● **Task statement**:
Could you output each line below precisely as it stands, without the images?

Saved entries:
::::
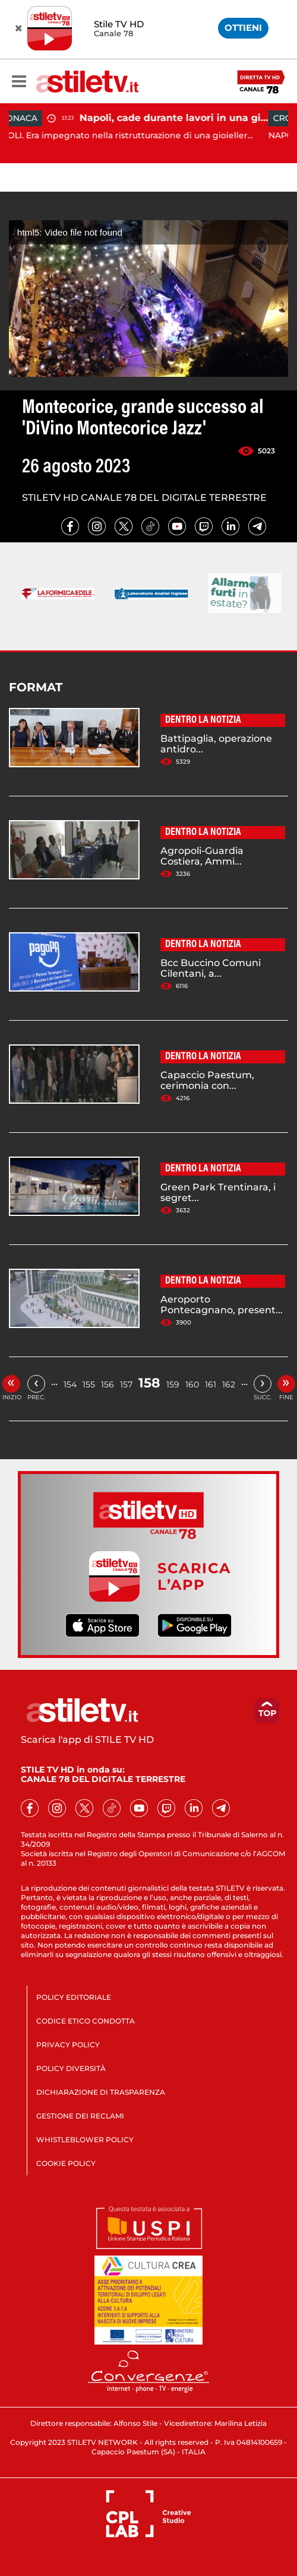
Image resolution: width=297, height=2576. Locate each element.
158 (149, 1383)
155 (89, 1384)
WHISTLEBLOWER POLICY (85, 2139)
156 (107, 1384)
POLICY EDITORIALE (73, 1997)
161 (210, 1384)
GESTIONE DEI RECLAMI (80, 2115)
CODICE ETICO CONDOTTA (85, 2020)
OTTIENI (243, 27)
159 (172, 1384)
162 (228, 1384)
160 (192, 1384)
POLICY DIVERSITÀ (71, 2068)
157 (126, 1384)
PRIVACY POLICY (68, 2044)
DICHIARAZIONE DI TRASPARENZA (100, 2092)
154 (70, 1384)
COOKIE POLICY (66, 2163)
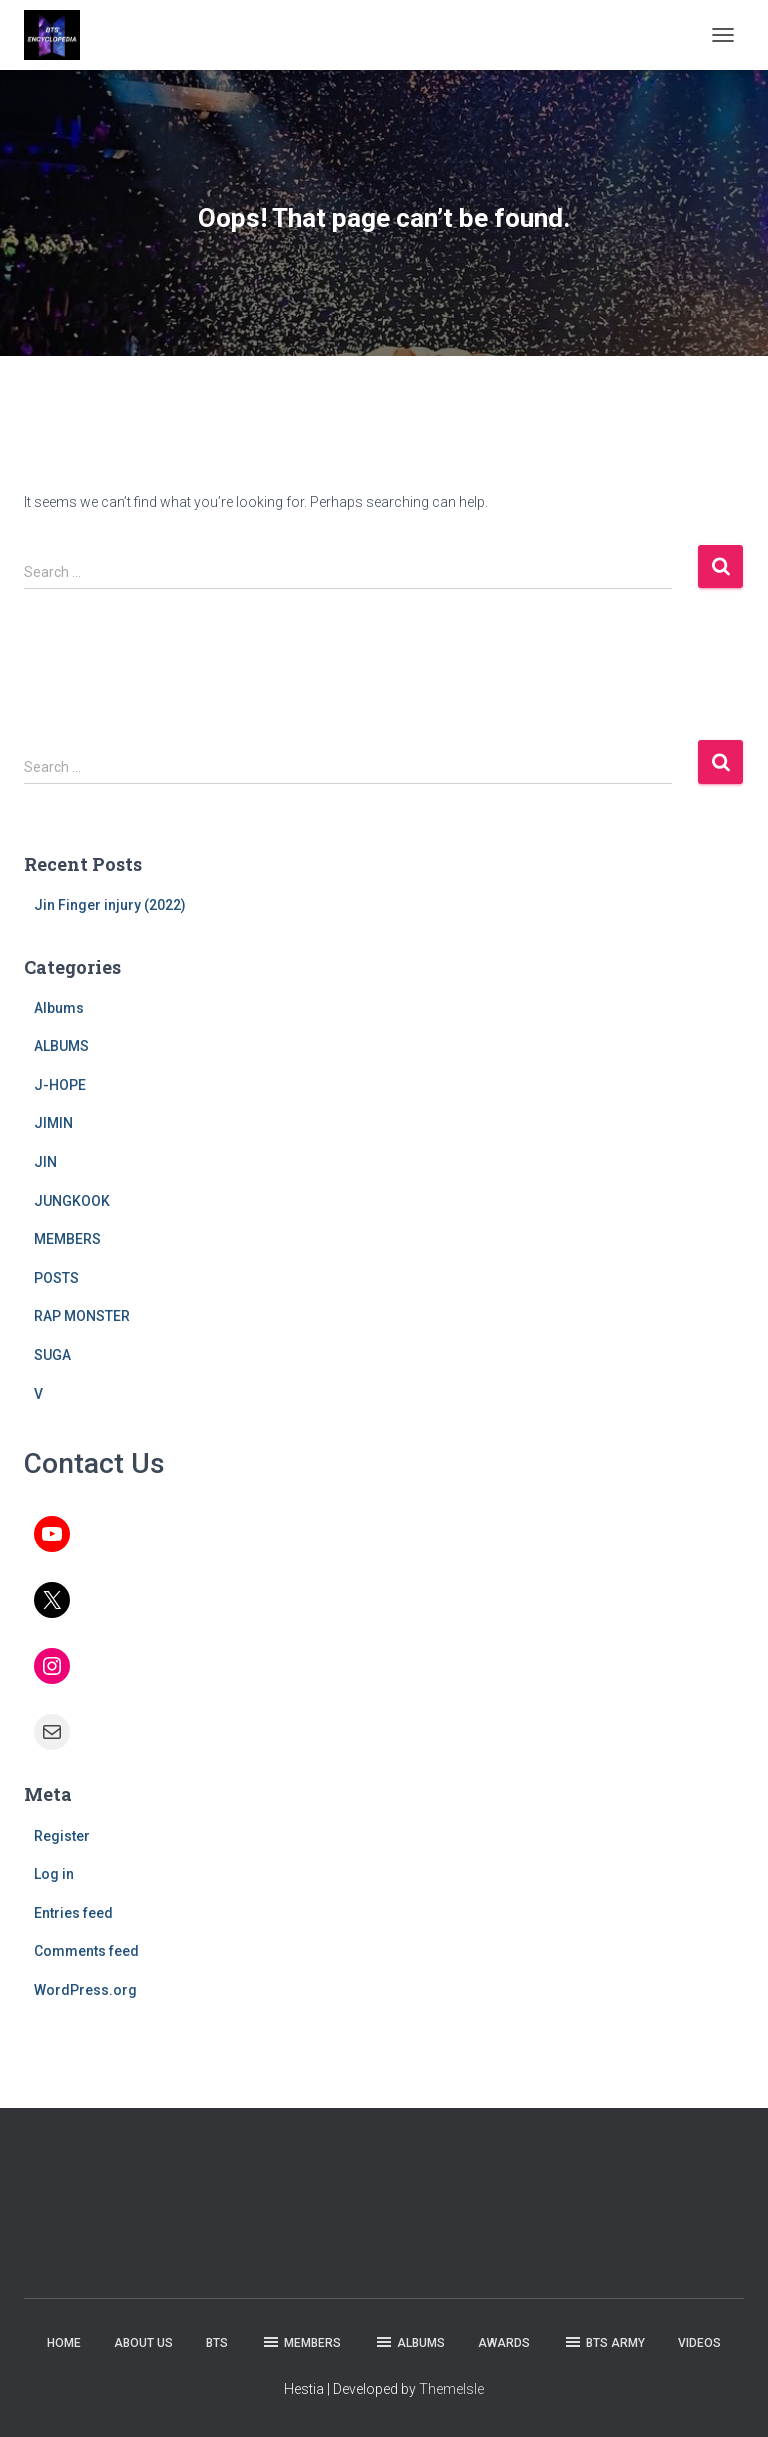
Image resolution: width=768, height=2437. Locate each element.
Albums (59, 1008)
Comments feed (86, 1951)
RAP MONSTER (82, 1316)
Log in (54, 1874)
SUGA (52, 1355)
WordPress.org (85, 1990)
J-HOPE (60, 1085)
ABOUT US (143, 2343)
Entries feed (73, 1913)
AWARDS (504, 2343)
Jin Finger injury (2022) (110, 905)
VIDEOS (699, 2343)
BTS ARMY (604, 2342)
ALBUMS (61, 1046)
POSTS (56, 1278)
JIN (45, 1162)
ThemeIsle (451, 2389)
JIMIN (53, 1123)
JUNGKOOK (72, 1201)
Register (62, 1836)
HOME (64, 2343)
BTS (217, 2343)
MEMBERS (67, 1239)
::::
● **Expected output**:
Image resolution: width=297, height=2576. Locate each element.
158 (149, 1383)
155 (89, 1384)
WHISTLEBLOWER POLICY (85, 2139)
156 (107, 1384)
POLICY EDITORIALE (73, 1997)
161 (210, 1384)
GESTIONE DEI RECLAMI (80, 2115)
CODICE ETICO CONDOTTA (85, 2020)
OTTIENI (243, 27)
159 (172, 1384)
162 (228, 1384)
160 (192, 1384)
POLICY DIVERSITÀ (71, 2068)
157 (126, 1384)
PRIVACY POLICY (68, 2044)
DICHIARAZIONE DI TRASPARENZA (100, 2092)
154 (70, 1384)
COOKIE POLICY (66, 2163)
Image resolution: width=768, height=2437. Locate each element.
Albums (59, 1008)
Comments feed (86, 1951)
RAP MONSTER (82, 1316)
Log in (54, 1874)
SUGA (52, 1355)
WordPress.org (85, 1990)
J-HOPE (60, 1085)
ABOUT US (143, 2343)
Entries feed (73, 1913)
AWARDS (504, 2343)
Jin Finger injury (2022) (110, 905)
VIDEOS (699, 2343)
BTS ARMY (604, 2342)
ALBUMS (61, 1046)
POSTS (56, 1278)
JIN (45, 1162)
ThemeIsle (451, 2389)
JIMIN (53, 1123)
JUNGKOOK (72, 1201)
Register (62, 1836)
HOME (64, 2343)
BTS (217, 2343)
MEMBERS (67, 1239)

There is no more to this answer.